* Supplied records
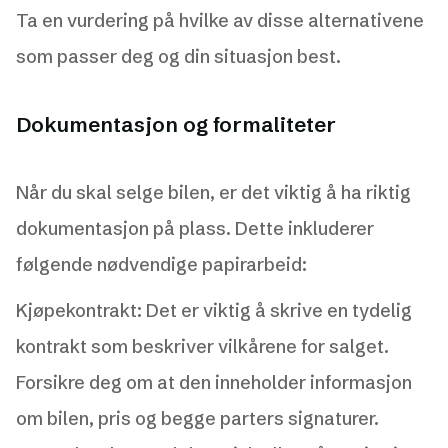
Ta en vurdering på hvilke av disse alternativene
som passer deg og din situasjon best.
Dokumentasjon og formaliteter
Når du skal selge bilen, er det viktig å ha riktig
dokumentasjon på plass. Dette inkluderer
følgende nødvendige papirarbeid:
Kjøpekontrakt: Det er viktig å skrive en tydelig
kontrakt som beskriver vilkårene for salget.
Forsikre deg om at den inneholder informasjon
om bilen, pris og begge parters signaturer.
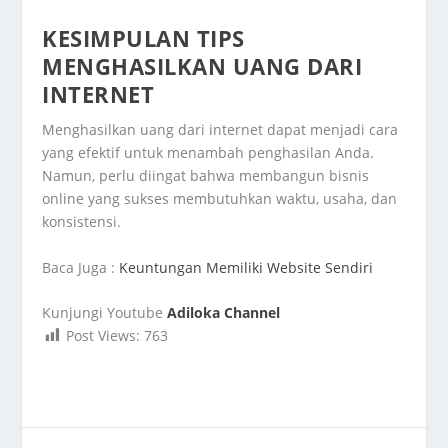
KESIMPULAN TIPS
MENGHASILKAN UANG DARI
INTERNET
Menghasilkan uang dari internet dapat menjadi cara
yang efektif untuk menambah penghasilan Anda.
Namun, perlu diingat bahwa membangun bisnis
online yang sukses membutuhkan waktu, usaha, dan
konsistensi.
Baca Juga :
Keuntungan Memiliki Website Sendiri
Kunjungi Youtube
Adiloka Channel
Post Views:
763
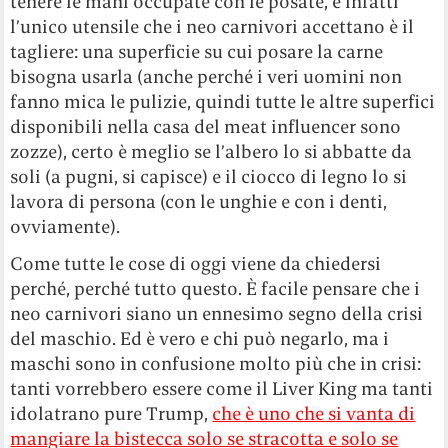
tenere le mani occupate con le posate, e infatti
l’unico utensile che i neo carnivori accettano è il
tagliere: una superficie su cui posare la carne
bisogna usarla (anche perché i veri uomini non
fanno mica le pulizie, quindi tutte le altre superfici
disponibili nella casa del meat influencer sono
zozze), certo è meglio se l’albero lo si abbatte da
soli (a pugni, si capisce) e il ciocco di legno lo si
lavora di persona (con le unghie e con i denti,
ovviamente).
Come tutte le cose di oggi viene da chiedersi
perché, perché tutto questo. È facile pensare che i
neo carnivori siano un ennesimo segno della crisi
del maschio. Ed è vero e chi può negarlo, ma i
maschi sono in confusione molto più che in crisi:
tanti vorrebbero essere come il Liver King ma tanti
idolatrano pure Trump,
che è uno che si vanta di
mangiare la bistecca solo se stracotta e solo se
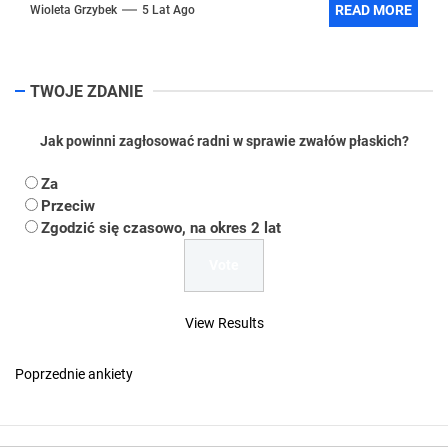
READ MORE
Wioleta Grzybek
5 Lat Ago
TWOJE ZDANIE
Jak powinni zagłosować radni w sprawie zwałów płaskich?
Za
Przeciw
Zgodzić się czasowo, na okres 2 lat
View Results
Poprzednie ankiety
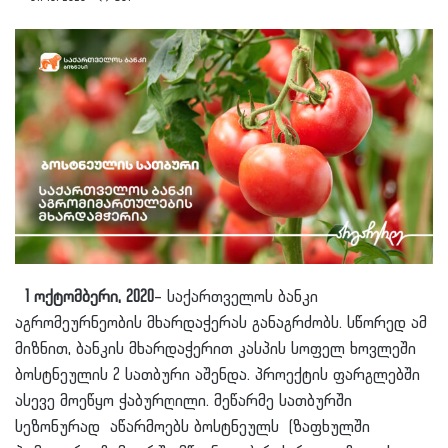
1 ოქტომბერი
, 2020
– საქართველოს ბანკი
აგრომეურნეობის მხარდაჭერას განაგრძობს. სწორედ ამ
მიზნით, ბანკის მხარდაჭერით კასპის სოფელ ხოვლეში
ბოსტნეულის 2 სათბური აშენდა. პროექტის ფარგლებში
ასევე მოეწყო ჭაბურღილი. მეწარმე სათბურში
სეზონურად აწარმოებს ბოსტნეულს (ზაფხულში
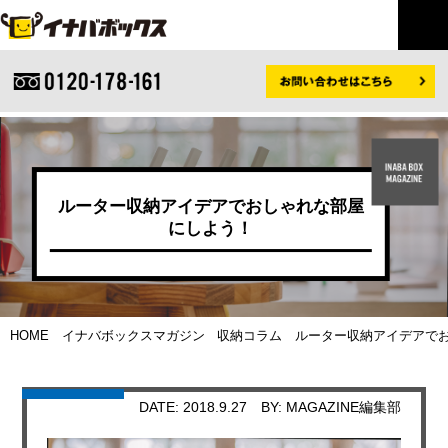
ルーター収納アイデアでおしゃれな部屋
にしよう！
HOME
イナバボックスマガジン
収納コラム
ルーター収納アイデアでお
DATE: 2018.9.27
BY: MAGAZINE編集部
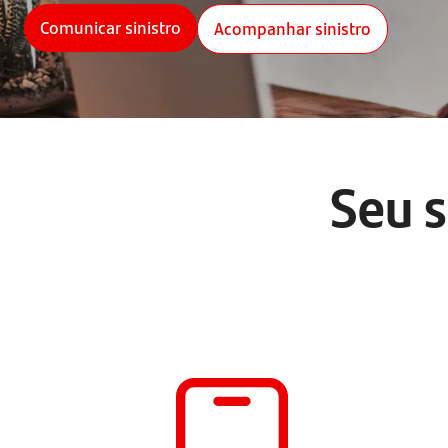
Comunicar sinistro
Acompanhar sinistro
Seu s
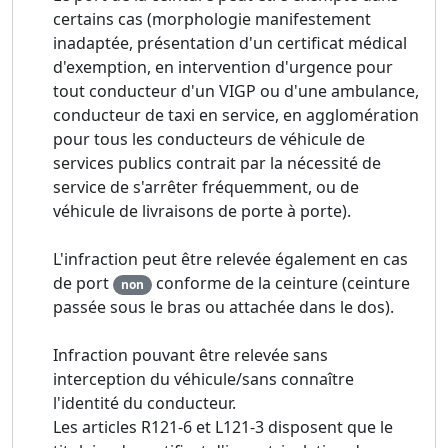
certains cas (morphologie manifestement
inadaptée, présentation d'un certificat médical
d'exemption, en intervention d'urgence pour
tout conducteur d'un VIGP ou d'une ambulance,
conducteur de taxi en service, en agglomération
pour tous les conducteurs de véhicule de
services publics contrait par la nécessité de
service de s'arrêter fréquemment, ou de
véhicule de livraisons de porte à porte).
L'infraction peut être relevée également en cas
de port
conforme de la ceinture (ceinture
non
passée sous le bras ou attachée dans le dos).
Infraction pouvant être relevée sans
interception du véhicule/sans connaître
l'identité du conducteur.
Les articles R121-6 et L121-3 disposent que le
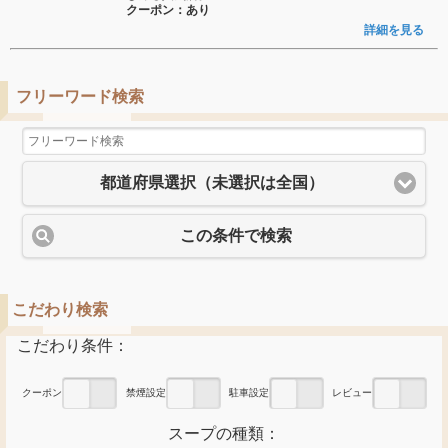
クーポン：あり
詳細を見る
フリーワード検索
都道府県選択（未選択は全国）
この条件で検索
こだわり検索
こだわり条件：
あり
禁煙
あり
あり
クーポン
禁煙設定
駐車設定
レビュー
スープの種類：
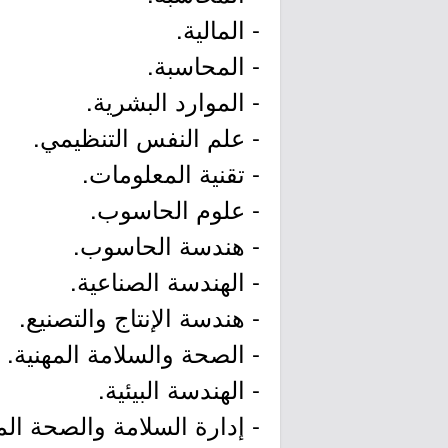
- المالية.
- المحاسبة.
- الموارد البشرية.
- علم النفس التنظيمي.
- تقنية المعلومات.
- علوم الحاسوب.
- هندسة الحاسوب.
- الهندسة الصناعية.
- هندسة الإنتاج والتصنيع.
- الصحة والسلامة المهنية.
- الهندسة البيئية.
- إدارة السلامة والصحة الم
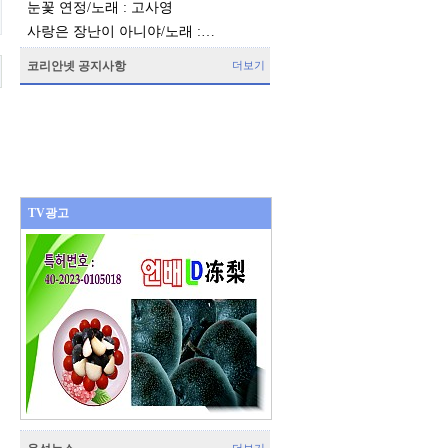
눈꽃 연정/노래 : 고사영
사랑은 장난이 아니야/노래 :…
코리안넷 공지사항
더보기
TV광고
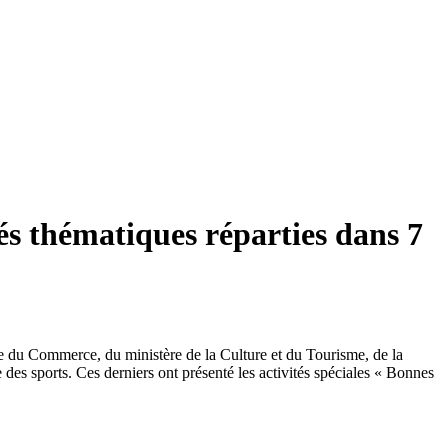
és thématiques réparties dans 7
re du Commerce, du ministère de la Culture et du Tourisme, de la
 des sports. Ces derniers ont présenté les activités spéciales « Bonnes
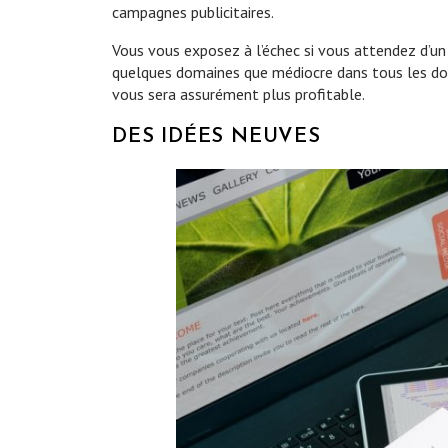
campagnes publicitaires.
Vous vous exposez à l’échec si vous attendez d’un 
quelques domaines que médiocre dans tous les do
vous sera assurément plus profitable.
DES IDÉES NEUVES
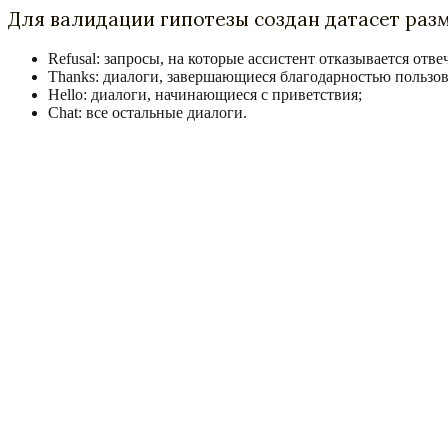
Для валидации гипотезы создан датасет разм
Refusal: запросы, на которые ассистент отказывается отв
Thanks: диалоги, завершающиеся благодарностью пользов
Hello: диалоги, начинающиеся с приветствия;
Chat: все остальные диалоги.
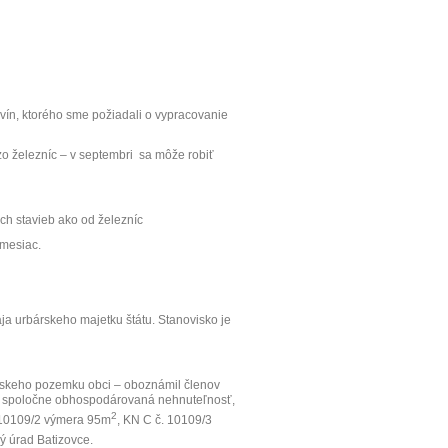
evín, ktorého sme požiadali o vypracovanie
o železníc – v septembri
sa môže robiť
ých stavieb ako od železníc
 mesiac.
a urbárskeho majetku štátu. Stanovisko je
árskeho pozemku obci – oboznámil členov
spoločne obhospodárovaná nehnuteľnosť,
2
 10109/2 výmera 95m
, KN C č. 10109/3
ný úrad Batizovce.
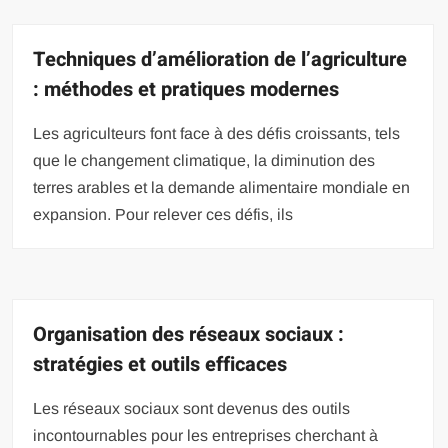
Techniques d’amélioration de l’agriculture
: méthodes et pratiques modernes
Les agriculteurs font face à des défis croissants, tels
que le changement climatique, la diminution des
terres arables et la demande alimentaire mondiale en
expansion. Pour relever ces défis, ils
Organisation des réseaux sociaux :
stratégies et outils efficaces
Les réseaux sociaux sont devenus des outils
incontournables pour les entreprises cherchant à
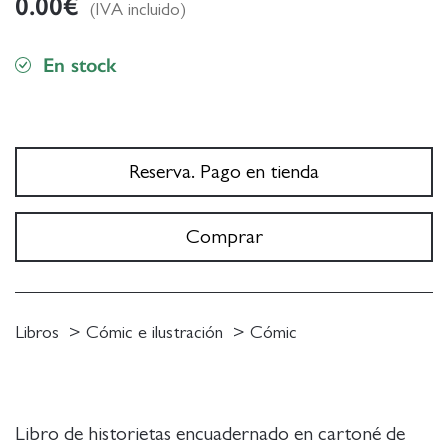
0.00
€
(IVA incluido)
En stock
Reserva. Pago en tienda
Comprar
Libros
Cómic e ilustración
Cómic
Libro de historietas encuadernado en cartoné de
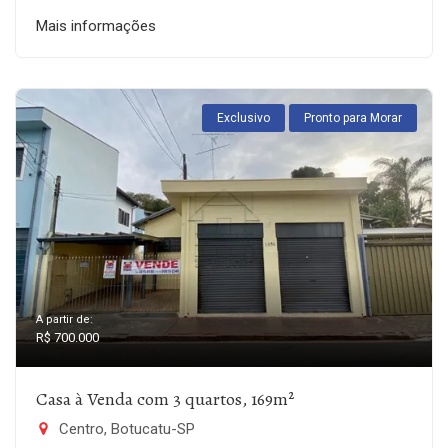
Mais informações
Exclusivo
Pronto para Morar
A partir de:
R$ 700.000
Casa à Venda com 3 quartos, 169m²
Centro, Botucatu-SP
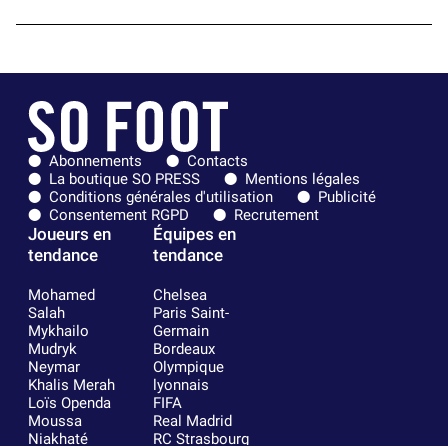
Abonnements
Contacts
La boutique SO PRESS
Mentions légales
Conditions générales d'utilisation
Publicité
Consentement RGPD
Recrutement
Joueurs en
Équipes en
tendance
tendance
Mohamed
Chelsea
Salah
Paris Saint-
Mykhailo
Germain
Mudryk
Bordeaux
Neymar
Olympique
Khalis Merah
lyonnais
Loïs Openda
FIFA
Moussa
Real Madrid
Niakhaté
RC Strasbourg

* Prompt
Find and show each line of the listing with the word "bilen".

* Answer below
Når du skal selge bilen, er det viktig å ha riktig
om bilen, pris og begge parters signaturer.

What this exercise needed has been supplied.